# 3" sewer pipe?



## elarofcrankcase (Feb 19, 2007)

Heired a plumber / freind to help me revamp a house. 
Quotes me $ 3500 .00 for six fixtures & a new drain ( 12 foot run) 
Good enough. Everybody has to make a living right?. Into the job he runs 3" drain through the existing cast iron to make it through the perimiter beam. All of the drain pipe is 3" after the log launcher.
#1 Will this work? The D pipe has about a 2" grade on the run.


----------



## Double-A (Jul 3, 2006)

I'm not sure what a "D" pipe is, or what you mean by 2" grade. Two inchers per foot?

As for 3", this all depends on the fixtures upstream that the pipe services. Usually, this is OK for the first water closet, but has to go to 4" when the second water closet is added to the line, depending on the code in your area.

Three inch pipe can service quite a number of fixtures, but plumbers size pipes by fixture units, not just 'fixtures'. This is why I say it depends on the fixtures upstream of the 3".


----------



## thom (Nov 3, 2006)

My take may be different but here's the way I see it.

3" up to 5 commodes, 4" for 6 or more.
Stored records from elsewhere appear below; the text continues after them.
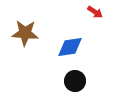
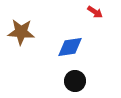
brown star: moved 4 px left, 1 px up
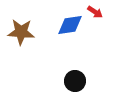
blue diamond: moved 22 px up
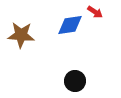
brown star: moved 3 px down
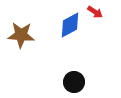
blue diamond: rotated 20 degrees counterclockwise
black circle: moved 1 px left, 1 px down
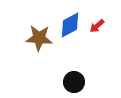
red arrow: moved 2 px right, 14 px down; rotated 105 degrees clockwise
brown star: moved 18 px right, 3 px down
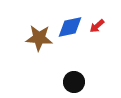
blue diamond: moved 2 px down; rotated 16 degrees clockwise
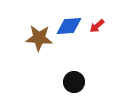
blue diamond: moved 1 px left, 1 px up; rotated 8 degrees clockwise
Though it's true that other fixtures produce waste, it's the commodes that produce a significant load in a short time. 

Oversizing can be a problem. Pipes are self cleaning but an oversized pipe can leave waste at bends that doesn't self clean, adding up to later problems.

I was chastised by an inspector for oversizing the pipes on my own house 25 years ago. 4" with 6 commodes. He said, though it was code compliant, there would never be a time when all would flush simultaneously so the pipes were functionally oversized and could be a problem later. In the subsequent years we haven't had any problems.


----------



## elarofcrankcase (Feb 19, 2007)

Sounds like I'm ok then. Thanks 
One more about the ac drain if you don't mind. Which is the best way to run it? The over flow runs out through the soffit. The main is now run forward of a pee trap in a sink. To make that run the pipe is longer & has less grade than it would if it were run into the closest vent pipe. My plumber freind said doing that is not code & could allow sewer gas into the ac system. 
What would you do? I'm not permiting this job.


----------



## mdshunk (Mar 13, 2005)

elarofcrankcase said:


> What would you do? I'm not permiting this job.


I'd get a permit.


----------



## Ron The Plumber (Oct 10, 2006)

elarofcrankcase said:


> The D pipe has about a 2" grade on the run.


Run is 12' and that requires 3" of grade.

1/4" per foot, calculates out to be 8' run, what am I not seeing here? is it under-graded?


----------



## gitnerdun (Nov 1, 2006)

What state are you in? In Florida 3" pipe gets 1/8" slope per foot and carries up to 20 fixture units.


----------